Equal Access International
- Abbreviation: EAI
- Formation: 2000
- Founder: Ronni Goldfarb
- Founded at: Washington, D.C.
- Type: not for profit organization
- Location(s): United States Asia Africa Middle East;

= Equal Access =

Nonprofit organization for international human rights

Equal Access International (EAI) is an international not for profit organization (501(c)(3)), headquartered in Washington, D.C., and working in Asia, Africa and the Middle East. A communications for social change non-governmental organization that combines the power of media with community mobilization, EAI creates customized communications strategies and outreach solutions that address the most critical challenges affecting people in the developing world such as women & girls’ empowerment, youth life skills & livelihoods, human rights, health and civic participation & governance.

== History ==
Founded by Ronni Goldfarb in 2000, the foundation believes that people everywhere are entitled to Equal Access to information and education and should have the opportunity to join the dialogue as both recipients and contributors of that information.

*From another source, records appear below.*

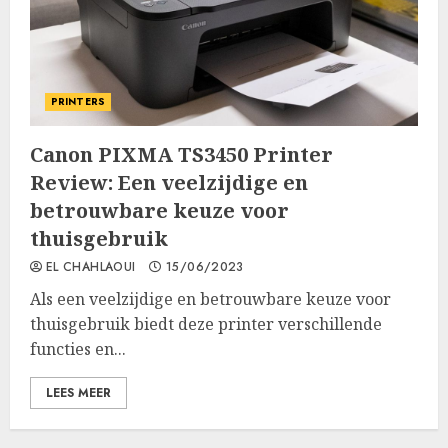
PRINTERS
Canon PIXMA TS3450 Printer
Review: Een veelzijdige en
betrouwbare keuze voor
thuisgebruik
EL CHAHLAOUI
15/06/2023
Als een veelzijdige en betrouwbare keuze voor
thuisgebruik biedt deze printer verschillende
functies en...
LEES MEER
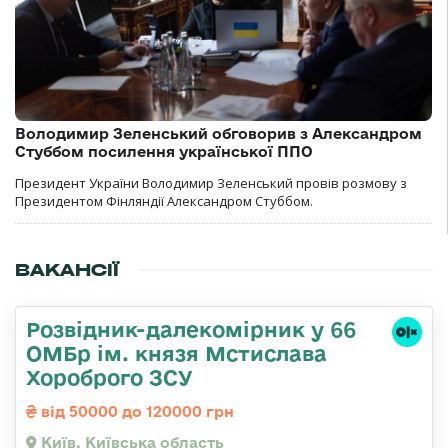
Володимир Зеленський обговорив з Александром
Стуббом посилення української ППО
Президент України Володимир Зеленський провів розмову з
Президентом Фінляндії Александром Стуббом.
ВАКАНСІЇ
Розвідник-далекомірник у 66
ОМБр ім. князя Мстислава
Хороброго ЗСУ
від 50000 до 120000 грн
Київ, Київська область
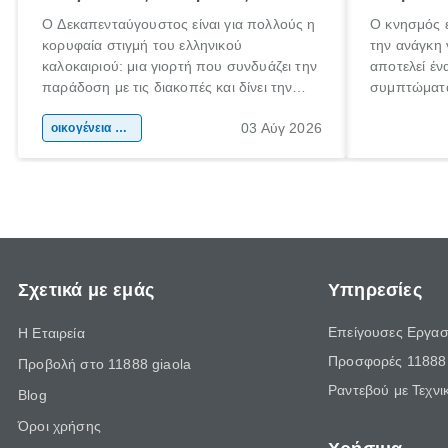
Ο Δεκαπενταύγουστος είναι για πολλούς η
Ο κνησμός ε
κορυφαία στιγμή του ελληνικού
την ανάγκη 
καλοκαιριού: μια γιορτή που συνδυάζει την
αποτελεί έν
παράδοση με τις διακοπές και δίνει την
συμπτώματα
αφορμή για ταξίδια σε κάθε γωνιά της
άνθρωποι κά
03 Αύγ 2026
χώρας. Είτε πρόκειται για λίγες μέρες
οικογένεια & παιδί
πληροφορίες
ξεγνοιασιάς είτε για μια σύντομη εξόρμηση.
καθώς μπορε
επιμένει γι
Σχετικά με εμάς
Υπηρεσίες
Επείγουσες Εργασ
Η Εταιρεία
Προσφορές 11888 
Προβολή στο 11888 giaola
Ραντεβού με Τεχνι
Blog
Όροι χρήσης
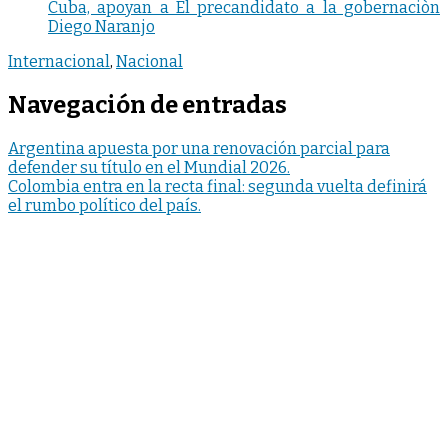
Cuba, apoyan a El precandidato a la gobernaciòn
Diego Naranjo
Internacional
,
Nacional
Navegación de entradas
Argentina apuesta por una renovación parcial para
defender su título en el Mundial 2026.
Colombia entra en la recta final: segunda vuelta definirá
el rumbo político del país.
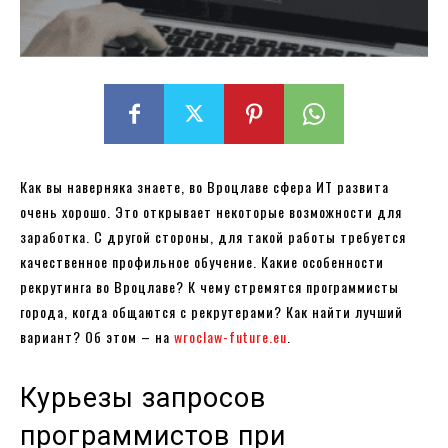
Как вы наверняка знаете, во Вроцлаве сфера ИТ развита
очень хорошо. Это открывает некоторые возможности для
заработка. С другой стороны, для такой работы требуется
качественное профильное обучение. Какие особенности
рекрутинга во Вроцлаве? К чему стремятся программисты
города, когда общаются с рекрутерами? Как найти лучший
вариант? Об этом – на
wroclaw-future.eu
.
Курьезы запросов
программистов при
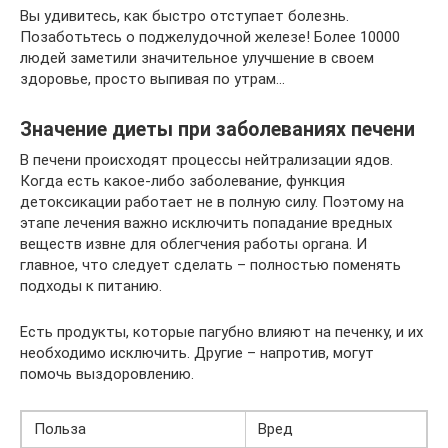
Вы удивитесь, как быстро отступает болезнь.
Позаботьтесь о поджелудочной железе! Более 10000
людей заметили значительное улучшение в своем
здоровье, просто выпивая по утрам…
Значение диеты при заболеваниях печени
В печени происходят процессы нейтрализации ядов.
Когда есть какое-либо заболевание, функция
детоксикации работает не в полную силу. Поэтому на
этапе лечения важно исключить попадание вредных
веществ извне для облегчения работы органа. И
главное, что следует сделать – полностью поменять
подходы к питанию.
Есть продукты, которые пагубно влияют на печенку, и их
необходимо исключить. Другие – напротив, могут
помочь выздоровлению.
Польза
Вред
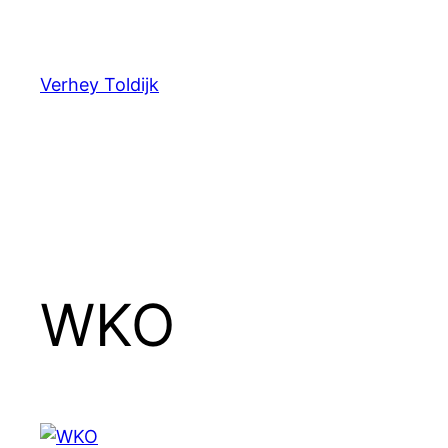
Verhey Toldijk
WKO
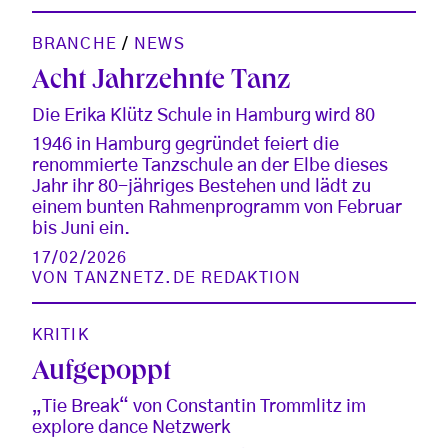
BRANCHE
/
NEWS
Acht Jahrzehnte Tanz
Die Erika Klütz Schule in Hamburg wird 80
1946 in Hamburg gegründet feiert die
renommierte Tanzschule an der Elbe dieses
Jahr ihr 80-jähriges Bestehen und lädt zu
einem bunten Rahmenprogramm von Februar
bis Juni ein.
17/02/2026
VON
TANZNETZ.DE REDAKTION
KRITIK
Aufgepoppt
„Tie Break“ von Constantin Trommlitz im
explore dance Netzwerk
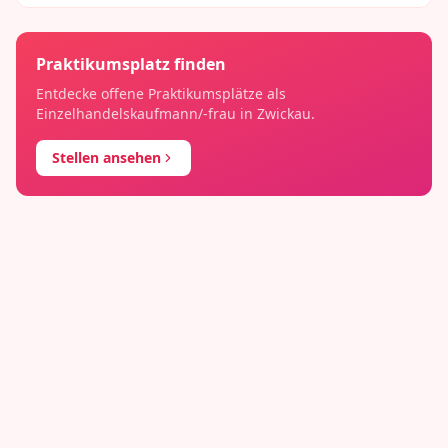
Praktikumsplatz finden
Entdecke offene Praktikumsplätze als
Einzelhandelskaufmann/-frau
in
Zwickau
.
Stellen ansehen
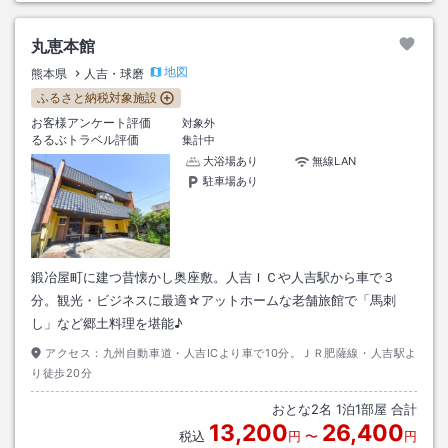
丸恵本館
地図
熊本県
人吉・球磨
ふるさと納税対象施設
お客様アンケート評価
対象外
るるぶトラベル評価
集計中
大浴場あり
無線LAN
駐車場あり
鍛冶屋町に建つ昔懐かし奥座敷。人吉ＩＣや人吉駅から車で３
分。観光・ビジネスに最適☆アットホームな老舗旅館で「馬刺
し」など郷土料理を堪能♪
アクセス：
九州自動車道・人吉ICより車で10分。ＪＲ肥薩線・人吉駅よ
り徒歩20分
おとな
2
名
1
泊
1
部屋 合計
13,200
26,400
税込
円
〜
円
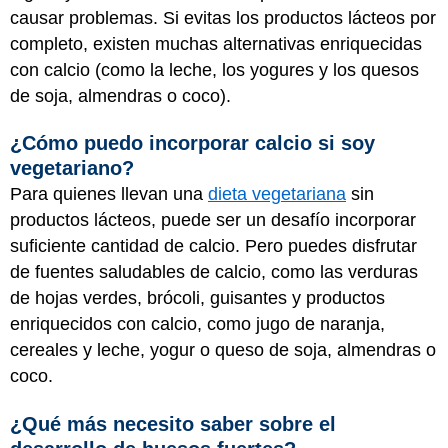
causar problemas. Si evitas los productos lácteos por
completo, existen muchas alternativas enriquecidas
con calcio (como la leche, los yogures y los quesos
de soja, almendras o coco).
¿Cómo puedo incorporar calcio si soy
vegetariano?
Para quienes llevan una
dieta vegetariana
sin
productos lácteos, puede ser un desafío incorporar
suficiente cantidad de calcio. Pero puedes disfrutar
de fuentes saludables de calcio, como las verduras
de hojas verdes, brócoli, guisantes y productos
enriquecidos con calcio, como jugo de naranja,
cereales y leche, yogur o queso de soja, almendras o
coco.
¿Qué más necesito saber sobre el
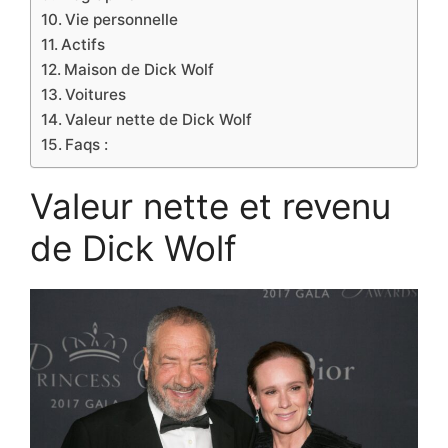
Vie personnelle
Actifs
Maison de Dick Wolf
Voitures
Valeur nette de Dick Wolf
Faqs :
Valeur nette et revenu
de Dick Wolf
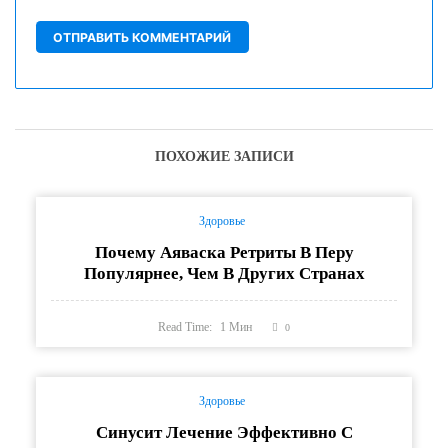
ПОХОЖИЕ ЗАПИСИ
Здоровье
Почему Аяваска Ретриты В Перу
Популярнее, Чем В Других Странах
Read Time:
1
Мин
0
Здоровье
Синусит Лечение Эффективно С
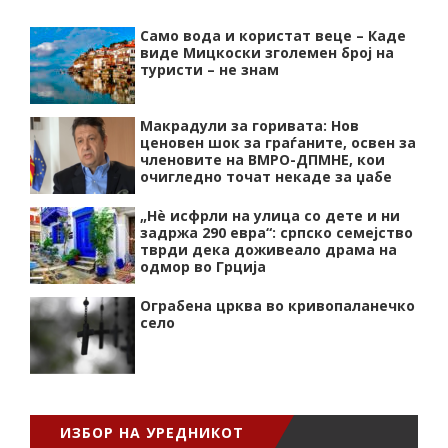
Само вода и користат веце – Каде
виде Мицкоски зголемен број на
туристи – не знам
Макрадули за горивата: Нов
ценовен шок за граѓаните, освен за
членовите на ВМРО-ДПМНЕ, кои
очигледно точат некаде за џабе
„Нѐ исфрли на улица со дете и ни
задржа 290 евра“: српско семејство
тврди дека доживеало драма на
одмор во Грција
Ограбена црква во кривопаланечко
село
ИЗБОР НА УРЕДНИКОТ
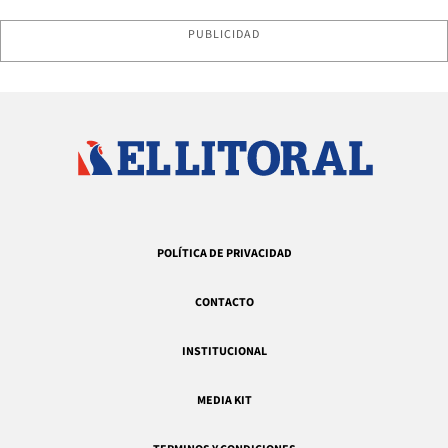
PUBLICIDAD
POLÍTICA DE PRIVACIDAD
CONTACTO
INSTITUCIONAL
MEDIA KIT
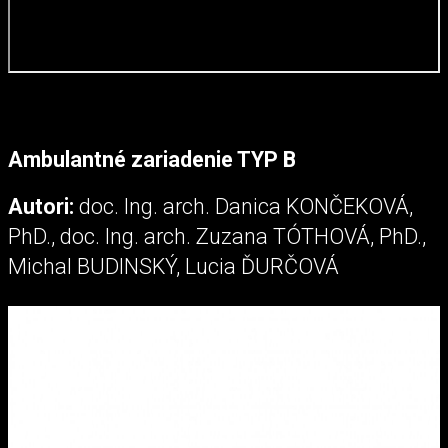
Ambulantné zariadenie TYP B
Autori:
doc. Ing. arch. Danica KONČEKOVÁ,
PhD., doc. Ing. arch. Zuzana TÓTHOVÁ, PhD.,
Michal BUDINSKÝ, Lucia ĎURČOVÁ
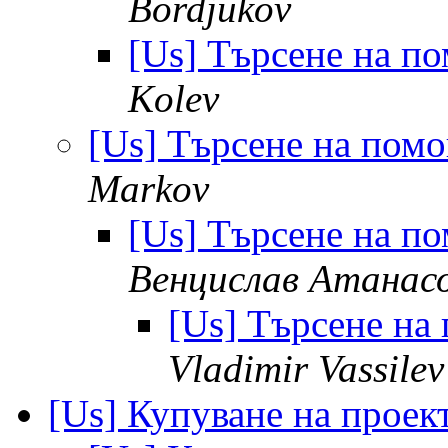
Bordjukov
[Us] Търсене на п
Kolev
[Us] Търсене на пом
Markov
[Us] Търсене на п
Венцислав Атанас
[Us] Търсене на
Vladimir Vassilev
[Us] Купуване на прое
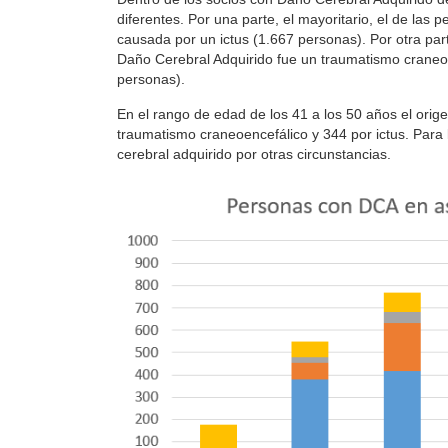
diferentes. Por una parte, el mayoritario, el de las 
causada por un ictus (1.667 personas). Por otra par
Daño Cerebral Adquirido fue un traumatismo craneoe
personas).
En el rango de edad de los 41 a los 50 años el orige
traumatismo craneoencefálico y 344 por ictus. Para
cerebral adquirido por otras circunstancias.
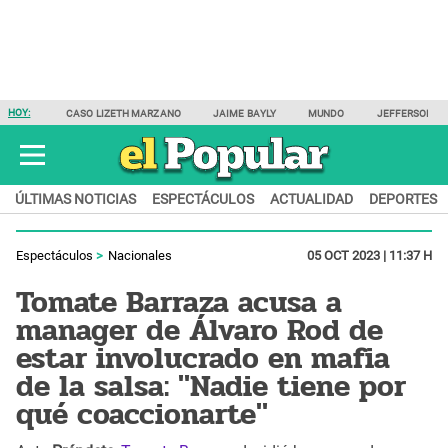
HOY:
CASO LIZETH MARZANO
JAIME BAYLY
MUNDO
JEFFERSON F
ÚLTIMAS NOTICIAS
ESPECTÁCULOS
ACTUALIDAD
DEPORTES
Espectáculos
Nacionales
05 OCT 2023 | 11:37 H
Tomate Barraza acusa a
manager de Álvaro Rod de
estar involucrado en mafia
de la salsa: "Nadie tiene por
qué coaccionarte"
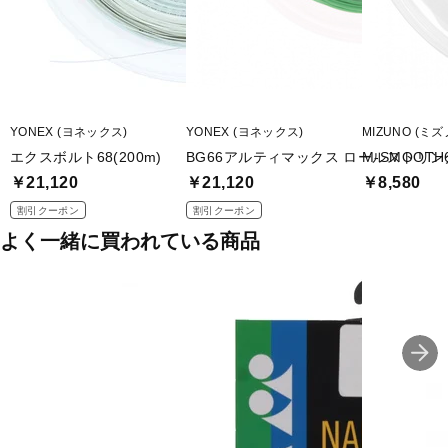
YONEX (ヨネックス)
YONEX (ヨネックス)
MIZUNO (ミズ
エクスボルト68(200m)
BG66アルティマックス ロールストリン
M-SMOOTH6
￥21,120
￥21,120
￥8,580
割引クーポン
割引クーポン
よく一緒に買われている商品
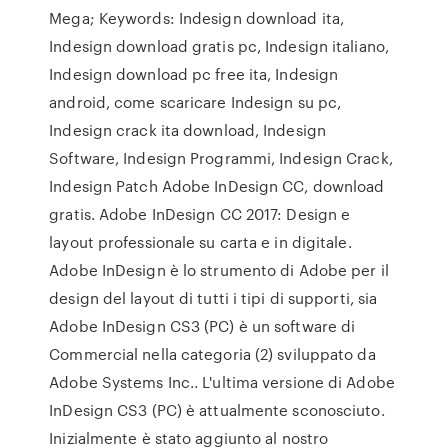
Mega; Keywords: Indesign download ita,
Indesign download gratis pc, Indesign italiano,
Indesign download pc free ita, Indesign
android, come scaricare Indesign su pc,
Indesign crack ita download, Indesign
Software, Indesign Programmi, Indesign Crack,
Indesign Patch Adobe InDesign CC, download
gratis. Adobe InDesign CC 2017: Design e
layout professionale su carta e in digitale.
Adobe InDesign è lo strumento di Adobe per il
design del layout di tutti i tipi di supporti, sia
Adobe InDesign CS3 (PC) è un software di
Commercial nella categoria (2) sviluppato da
Adobe Systems Inc.. L'ultima versione di Adobe
InDesign CS3 (PC) è attualmente sconosciuto.
Inizialmente è stato aggiunto al nostro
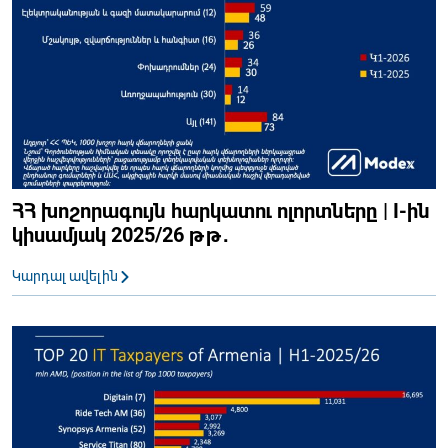
ՀՀ խոշորագույն հարկատու ոլորտները | I-ին
կիսամյակ 2025/26 թթ․
Կարդալ ավելին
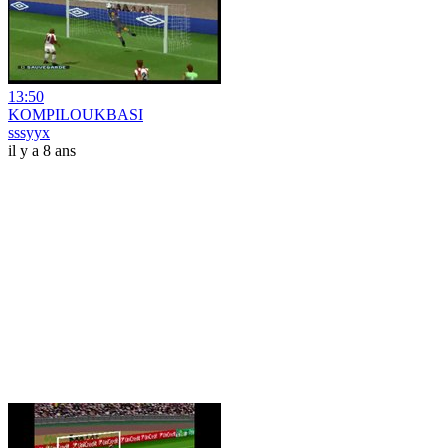
13:50
KOMPILOUKBASI
sssyyx
il y a 8 ans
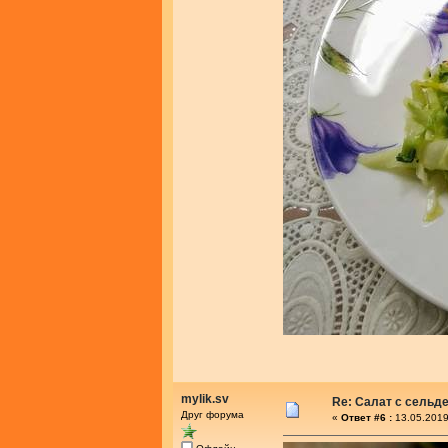
mylik.sv
Re: Салат с сельд
Друг форума
«
Ответ #6 :
13.05.2019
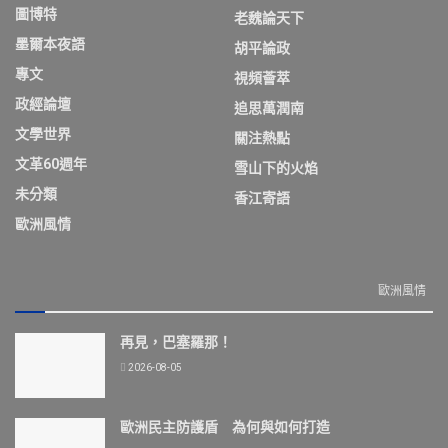
圖博特
老魏論天下
墨爾本夜語
胡平論政
專文
視頻薈萃
政經論壇
追思萬潤南
文學世界
關注熱點
文革60週年
雪山下的火焰
未分類
香江寄語
歐洲風情
歐洲風情
再見，巴塞羅那！
2026-08-05
歐洲民主防護盾 為何與如何打造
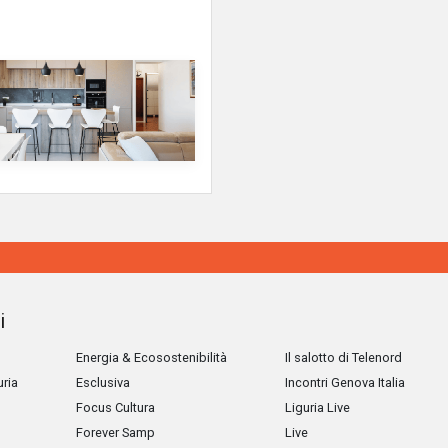
i
Energia & Ecosostenibilità
Il salotto di Telenord
uria
Esclusiva
Incontri Genova Italia
Focus Cultura
Liguria Live
Forever Samp
Live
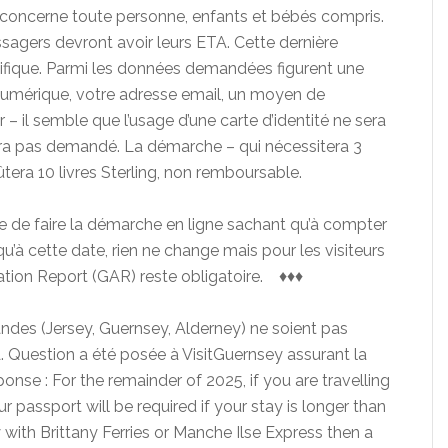
 concerne toute personne, enfants et bébés compris.
assagers devront avoir leurs ETA. Cette dernière
écifique. Parmi les données demandées figurent une
umérique, votre adresse email, un moyen de
– il semble que l’usage d’une carte d’identité ne sera
sera pas demandé. La démarche – qui nécessitera 3
tera 10 livres Sterling, non remboursable.
le de faire la démarche en ligne sachant qu’à compter
squ’à cette date, rien ne change mais pour les visiteurs
viation Report (GAR) reste obligatoire. ♦♦♦
mandes (Jersey, Guernsey, Alderney) ne soient pas
A. Question a été posée à VisitGuernsey assurant la
nse : For the remainder of 2025, if you are travelling
 passport will be required if your stay is longer than
y with Brittany Ferries or Manche Ilse Express then a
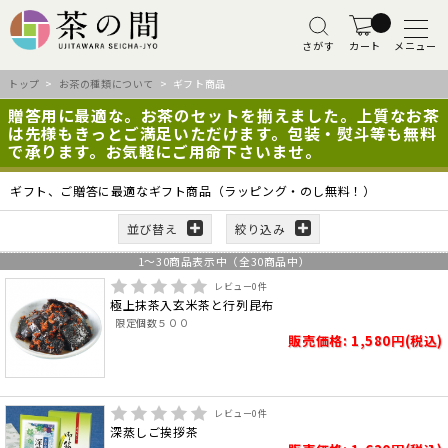
さがす
カート
メニュー
トップ
>
お茶の種類について
> ギフト商品
贈答用に最適な。お茶のセットを揃えました。上質なお茶
は先様もきっとご満足いただけます。包装・熨斗等も無料
で承ります。お気軽にご用命下さいませ。
ギフト、ご贈答に最適なギフト商品（ラッピング・のし無料！）
並び替え
絞り込み
1
～
30
商品表示中（全
30
商品中）
レビュー
0
件
極上抹茶入玄米茶と行列昆布
限定個数５００
販売価格: 1,580円(税込)
レビュー
0
件
深蒸しご挨拶茶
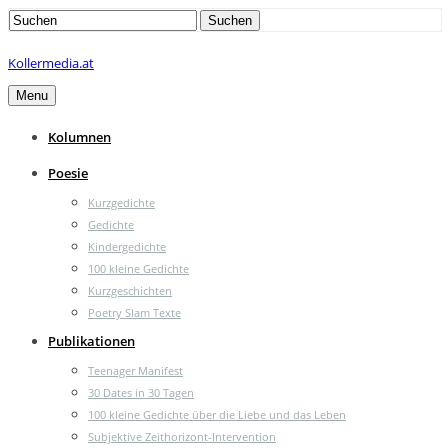
Search
Suchen
for:
Kollermedia.at
Menu
Kolumnen
Poesie
Kurzgedichte
Gedichte
Kindergedichte
100 kleine Gedichte
Kurzgeschichten
Poetry Slam Texte
Publikationen
Teenager Manifest
30 Dates in 30 Tagen
100 kleine Gedichte über die Liebe und das Leben
Subjektive Zeithorizont-Intervention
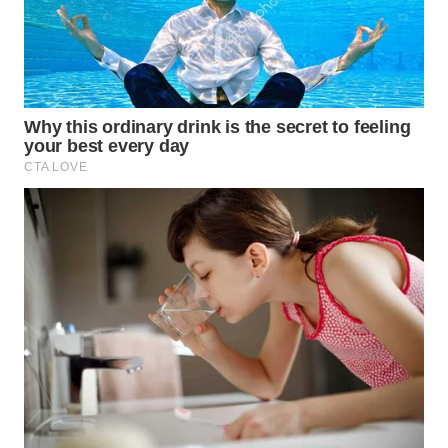
WAHANA
SPORT
WAHANA
UMKM
WAHANA
SELEB
WAHANA
PERSONA
WAHANA
OTOMOTIF
WAHANA
HEALTH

Equal Access International works with local NGOs and community leaders in Nepal, Afghanistan, Pakistan, Cambodia, the Philippines, Nigeria, Burkina Faso, Niger, Chad, Cameroon, and Kenya as well as with developmental agencies, foundations, governments, local media talent and the private sector in the design and delivery of its communication initiatives.

In 2014, Equal Access International launched Arewa24, a 24/7 television channel based in Kano, Nigeria, broadcasting a range of programming in Hausa.

Equal Access International receives support from the Ford Foundation, the William and Flora Hewlett Foundation, the Asia Foundation, the United Nations Educational, Scientific and Cultural Organization (UNESCO), the United Nations Population Fund and the US Agency for International Development (USAID), the United Nations World Food Program and the World Bank.

Goldfarb, the founder of Equal Access, is in the Board of Directors. She worked with the United Nations Development Program (UNDP) to create the Equal Access/UNDP Digital Broadcast Initiative and to launch an Asia Pacific Regional Information and Education Network, the Equal Access Asia Development Channel.